Hay celebraciones que no caben en un calendario porque pertenecen al pulso más íntimo de un pueblo. Esta mañana, el Mtro. Martín Juárez Córdova, Director de Cultura Municipal, acudió en representación del alcalde Enrique Galindo Ceballos a la entrega de la Declaratoria como Patrimonio Cultural Inmaterial del Estado a las Fiestas Patronales en Honor al Señor del Saucito y su Ruta Peregrina y de Penitencia. El reconocimiento, otorgado por la Secretaría de Cultura del Estado de San Luis Potosí, no es un gesto protocolario: es la inscripción formal de una devoción en la memoria pública del estado.

Las Fiestas del Señor del Saucito no nacieron ayer. Desde el siglo XIX laten en los barrios, en las promesas susurradas al amanecer y en los pasos descalzos que recorren la ruta de penitencia. Han sobrevivido a los cambios políticos, a las transformaciones urbanas y a las prisas del mundo moderno, como si en su trayecto se tejiera una resistencia silenciosa: la de la fe transmitida de abuelos a nietos, de madres a hijas, de comunidad en comunidad.

La declaratoria reconoce justamente esa continuidad. No se trata sólo de procesiones o de imágenes veneradas, sino de una compleja red de significados que articulan identidad, pertenencia y memoria colectiva. Cada peregrino que avanza confirma que la tradición no es una pieza de museo, sino un organismo vivo que se reinventa sin traicionarse.

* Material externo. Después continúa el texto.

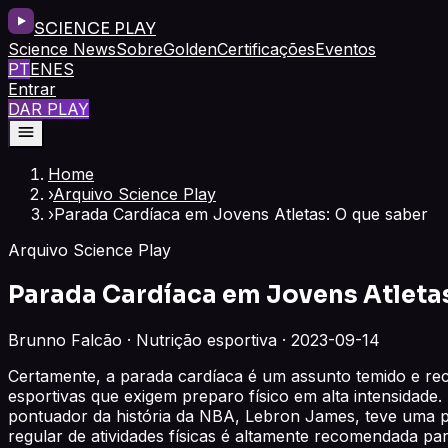
SCIENCE PLAY
Science News
Sobre
Golden
Certificações
Eventos
PT
EN
ES
Entrar
DAR PLAY
Home
›
Arquivo Science Play
›
Parada Cardíaca em Jovens Atletas: O que saber
Arquivo Science Play
Parada Cardíaca em Jovens Atletas
Brunno Falcão · Nutrição esportiva · 2023-09-14
Certamente, a parada cardíaca é um assunto temido e rec
esportivas que exigem preparo físico em alta intensidade
pontuador da história da NBA, Lebron James, teve uma pa
regular de atividades físicas é altamente recomendada pa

En la ceremonia, la representación municipal subrayó el compromiso del Gobierno de la Capital para preservar, fortalecer y difundir el patrimonio cultural que da identidad a San Luis Potosí. Bajo el liderazgo del alcalde Enrique Galindo Ceballos, la administración ha insistido en que la cultura no es ornamento, sino columna vertebral de la vida pública.

Reconocer al Señor del Saucito y su ruta es también reconocer la geografía emocional de la ciudad. Las calles que pisan los penitentes no son simples trazos urbanos: son caminos cargados de historia, de lágrimas y de gratitud. Allí donde alguien camina en silencio, la ciudad aprende a escucharse a sí misma.

Hoy, con esta declaratoria, San Luis Potosí no sólo protege una festividad; protege una forma de entender el mundo. Porque cuando una tradición se nombra patrimonio, deja de ser costumbre aislada y se convierte en herencia compartida. Y en esa herencia, el Saucito seguirá marcando el ritmo profundo de nuestra memoria.